1. It is VERY annoying when you eat all my food and I'm not allowed to touch yours. It is even more annoying when you use all my shit to make goodies for your boyfriend, and I'm not allowed to eat any. Stop giving him my containers and my tools!
2. I am NOT the cleanest person. But. The floor does NOT need to be vacuumed every night, nor do dishes have to be washed immediately after eating.
3. The unopened water bottle that sits on MY desk with, oh, WATER, in it should NOT annoy you.
4. You moved out of a $1300 apartment because you wanted to go home. You dropped out of this semester, leaving me to pay utilities and cable by myself. Granted, you did pay your half until I found a new roommate.
5. It is very annoying when you "drop in" unannounced, turn the heat way up, and bitch I only have beer and water in the fridge. YOU DO NOT LIVE HERE OR PAY FOR HEAT, AND I COME FROM A COLD PLACE, SO I LIKE THE COLD. AND I LIKE BEER. SO SUE ME.
6. You do not like animals. I like animals. So I waited until you left to bring my cat. And yet you're still annoyed about my cat, and YOU DO NOT LIVE HERE.

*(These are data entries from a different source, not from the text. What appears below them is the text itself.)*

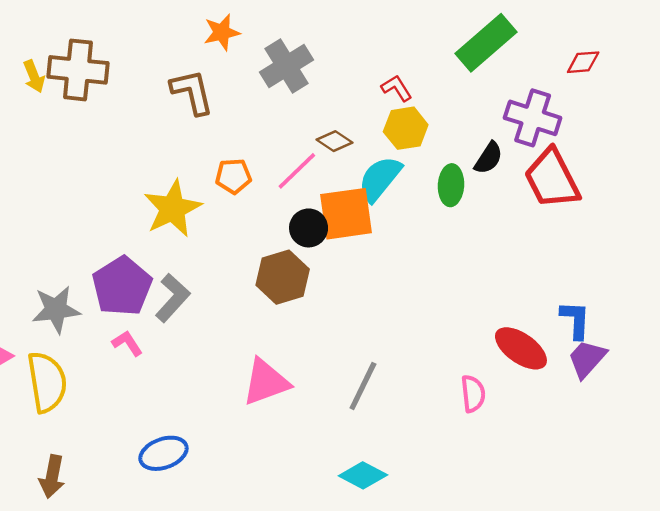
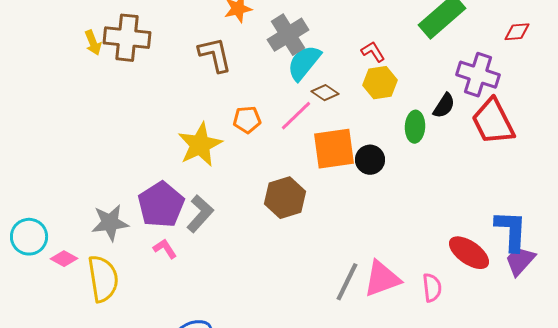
cyan semicircle: (380, 179) -> (304, 63), moved
black circle: (309, 228) -> (370, 160), moved
blue L-shape: (575, 320) -> (511, 231), size x1.4
pink triangle: (266, 382) -> (382, 279), moved

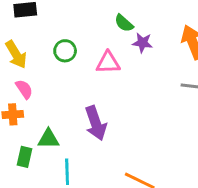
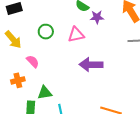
pink semicircle: (24, 89) -> (33, 61), moved
purple arrow: (96, 123) -> (91, 65), moved, turned 120

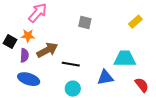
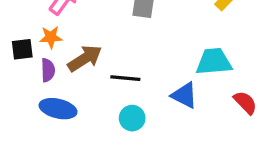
black square: (10, 42) -> (22, 49), turned -32
blue triangle: (105, 77) -> (184, 95), turned 42

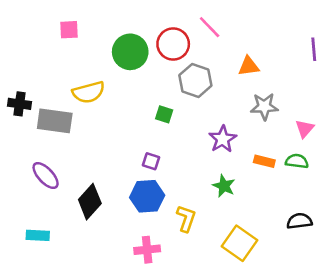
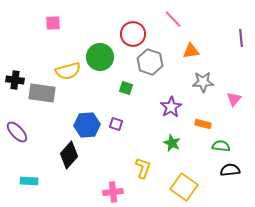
pink line: (210, 27) -> (173, 19), moved
green circle: (130, 52) -> (100, 57), moved
green semicircle: (297, 161) -> (221, 146), moved
purple ellipse: (46, 176) -> (17, 132), moved
blue hexagon: (147, 196) -> (87, 125), moved

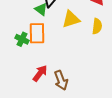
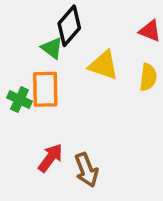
yellow triangle: (71, 19) -> (104, 65), turned 36

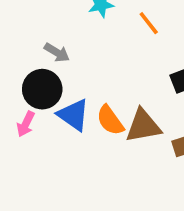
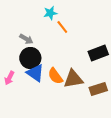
orange line: (149, 23) -> (62, 27), moved
black circle: (42, 89) -> (30, 58), moved

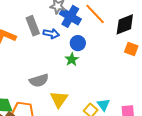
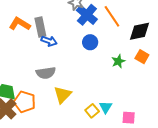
gray rectangle: (33, 26) -> (40, 27), moved
blue arrow: (51, 34) -> (49, 41), moved
green star: (72, 59) -> (118, 61), moved

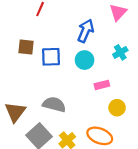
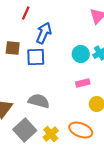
blue arrow: (86, 31) -> (44, 33), moved
cyan circle: (85, 60) -> (81, 54), moved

7. Okay, seriously, YOU DO NOT LIVE HERE. You don't have a right to bitch when you drop in UNANNOUNCED to bitch that my boyfriend is taking a nap IN MYYYY BED.
8. Stop leaving your clothes on the bathroom floor. Seriously, it's fucking annoying.

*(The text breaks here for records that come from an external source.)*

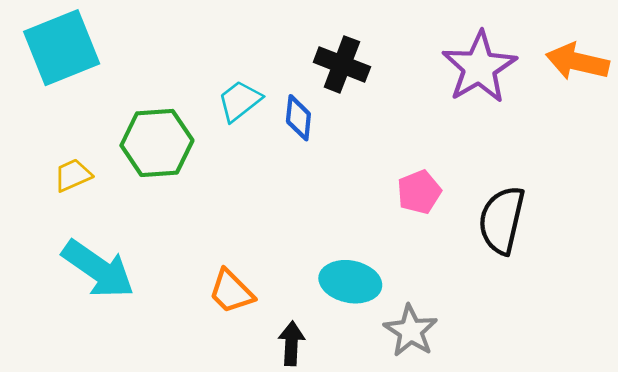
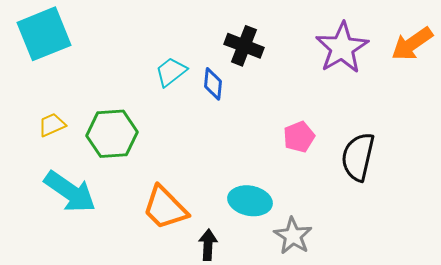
orange arrow: (577, 62) -> (412, 44), turned -48
green hexagon: (157, 143) -> (112, 134), moved
orange trapezoid: (231, 292) -> (165, 208), size x1.4

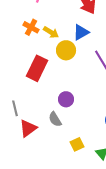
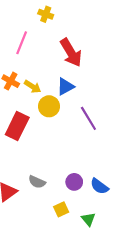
purple circle: (66, 99) -> (74, 182), moved
gray semicircle: (55, 119) -> (37, 182), turned -35

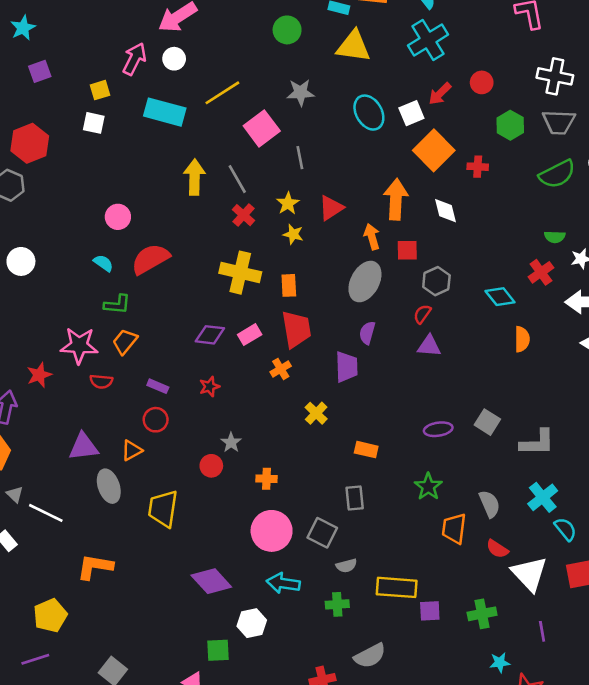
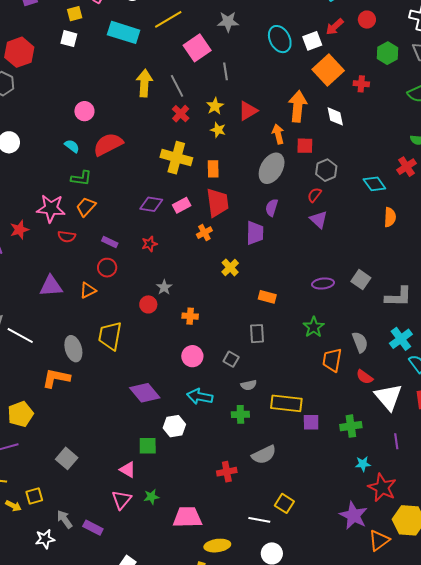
purple triangle: (429, 346) -> (319, 220), turned 36
gray ellipse: (109, 486) -> (73, 349), moved
pink circle: (272, 531) -> (192, 356), size x0.7
gray square: (322, 533) -> (231, 359), size x0.7

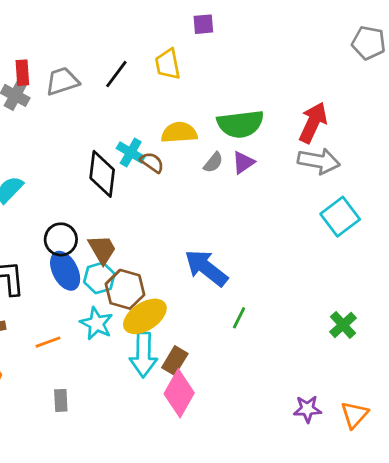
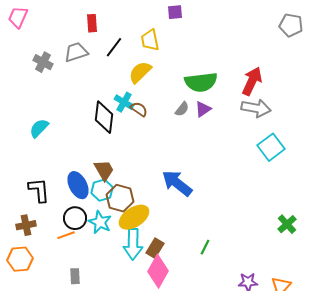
red rectangle: (22, 73) -> (92, 23), moved
yellow semicircle: (179, 133) -> (140, 72), moved, turned -40
black circle: (61, 239) -> (75, 218), moved
green line: (239, 318) -> (205, 247), moved
green cross: (343, 325) -> (287, 224), moved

9. Contrary to popular belief, I DO STUDY. I AM NOT YOU. I happen to be relatively smart, and study in my major's library, quite often.
10. Listen, I understand that your mother recently passed away, and it was unexpected. Trust me, I understand. So stop telling your friends I don't. At least you didn't have to see it. I DO understand, because I've seen my own father die. So don't pull the "no1 understandz meee" shit. I DO understand, I KNOW what it's like, I'VE DEALT with it. I SAW him die. So please, lay off the fucking "woe is me". Woe is everyone, and I don't care if I'm cold, I don't appreciate you telling your friends I "try to understand her situation but can't". I understand more than your rich PradaVuitton girlfriends do.
11. Stop saying I'm lucky to have money. I was lucky enough to have my dad DIE and leave me money. I'd trade it anytime to get him back, don't you worry. I'd cut off my left leg, too. Also, don't bitch that you worked 60 hours in two weeks. I work 80 hours a week EVERY week during the summer, doing two jobs. Up at 7am, in bed at 1am. IN A FACTORY. I have money because I work my ass off. ALSO, if you want money, YOU DO NOT NEED TO BUY A TRIP TO IRELAND AND CARIBBEAN, FRONT ROW SEATS TO SEE NOTRE DAME, TICKETS TO SEE THE NEW YORK GIANTS AND YANKEES, AND TWO PAIRS OF UGGS.
12. Okay, this is seriously not cool. You decided NOT to tell me you were MOVING BACK IN. YOU CANNOT MOVE BACK IN WHEN MY NEW ROOMMATE IS MOVING IN. I DON'T CARE IF YOU STILL "OWN" HALF THE APARTMENT, I REFUSE TO LIVE WITH YOU AGAIN. YOU CANNOT KICK MY NEW ROOMMATE OUT (who's parents live in MICHIGAN and we're in PHILADELPHIA) BECAUSE YOU'RE A BITCH. I WILL move out, and take all my shit. So you will NOT have furniture, television, or internet. So let's make this easy, and you STAY out.
No love EVER,
Me
PS: Drunk girls are NOT attractive. You being drunk and puking is rather disgusting by my standards.
PPS: Stop tanning. You're a white girl, and people confuse you for mulatto. And you're getting sun spots.